Where is your value stream map?

Thanks to everyone who left comments on the last post, Learning to See in 2023. You are making me think.

Although Learning to See (the book) describes building your value stream map on A3 / 11×17 paper, most of the maps I have seen have been large affairs on a wall.

I like this approach because it shifts people into the position of standing side-by-side talking about what is in front of them, which fosters collaboration.

The question in the title, though, is more about whose wall is it? Who sees this every day, who is standing and talking about the current state, the future state, and steps to close the gap between them?

I usually see these in the Continuous Improvement team’s workspace. That was certainly the case for the one in the photo. Sometimes they would bring management into that room to discuss progress, but all too often that became a report-out to the managers.

And right there we have an interesting situation: The Continuous Improvement Director and his team have a much deeper understanding of what was going on than the people in charge.

This was partly because it was the Continuous Improvement team members who made these maps in the first place. And they were the ones tracking the metrics, including quality, productivity. They were the ones identifying the problems, and they were the ones working to solve the problems.

And they were the ones complaining when things eroded because management “wasn’t supporting the changes.”

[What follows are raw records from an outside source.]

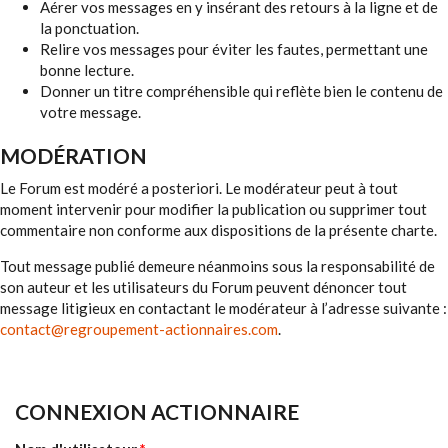
Aérer vos messages en y insérant des retours à la ligne et de
la ponctuation.
Relire vos messages pour éviter les fautes, permettant une
bonne lecture.
Donner un titre compréhensible qui reflète bien le contenu de
votre message.
MODÉRATION
Le Forum est modéré a posteriori. Le modérateur peut à tout
moment intervenir pour modifier la publication ou supprimer tout
commentaire non conforme aux dispositions de la présente charte.
Tout message publié demeure néanmoins sous la responsabilité de
son auteur et les utilisateurs du Forum peuvent dénoncer tout
message litigieux en contactant le modérateur à l’adresse suivante :
contact@regroupement-actionnaires.com
.
CONNEXION ACTIONNAIRE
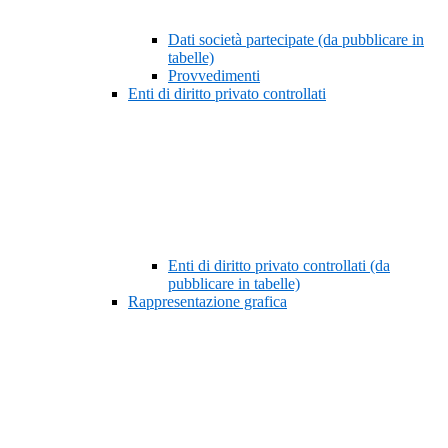
Dati società partecipate (da pubblicare in
tabelle)
Provvedimenti
Enti di diritto privato controllati
Enti di diritto privato controllati (da
pubblicare in tabelle)
Rappresentazione grafica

What’s the problem here? What were they actually expecting the line leaders to do?

As a Continuous Improvement team (and if you are reading this, that is likely you), your ultimate goal is to enable the line leaders by engaging through them rather than engaging for them.

You likely have to get there step-by-step, with successive target conditions, but it is the level of engagement of those leaders, and their growing competency in doing so that you and your C.I. team should be tracking on your walls.

Think about what that would look like.

6 Replies to “Where is your value stream map?”

  1. I’ve resonated deeply with this post and the Learning to See post. As a former performance improvement consultant, now administrator in a teaching hospital, I find it helpful to have a consultant work with us to problem solve because they can be a neutral source when going through the process. Sometimes, we are too close to the problem, or as I like to say, we are in the bag and cannot get out of the bag. I think it is crucial to build a workforce that is capable of problem solving so they have some ownership, can improve upon the work they do, and are engaged in meaningful work. I do agree with the bottom line, leaders need to own the work in order for it to make meaningful change and to sustain the gains! Thank you!!

  2. Hi Mark

    We keep our current VSM/VSD documents posted at the gemba on the line. They are created by the line team members and the supervisors. Us as CI, we only facilitate the mapping creation event. We usually get 3-4 improvement charters written from each mapping and that is done by the process owner and an assigned project manager from that team. Us as CI we only facilitate this happening so the business truly owns.

    1. Dan –
      If the maps are not facilitating a pretty much continuous conversation about the next step(s) toward the future state, then they are no more than wallpaper.
      I am happy to see your organization understands this. 🙂

  3. In my current org. VSMs don’t really resonate with the business. There are other existing methods that serve a similar function so I create a VSM but translate and communicate it in other ways. I feel like this forces me to clarify the principles behind a tool and then flex on the delivery.

    1. Ted –
      That’s a really good point: The VSM isn’t canon, it is just a way to grasp the current condition at flow level, and a way to express the future state / target state, whatever we want to call it.

      It is far more important for the line leaders to have a way to arrive at a common, shared, truth that they can talk to.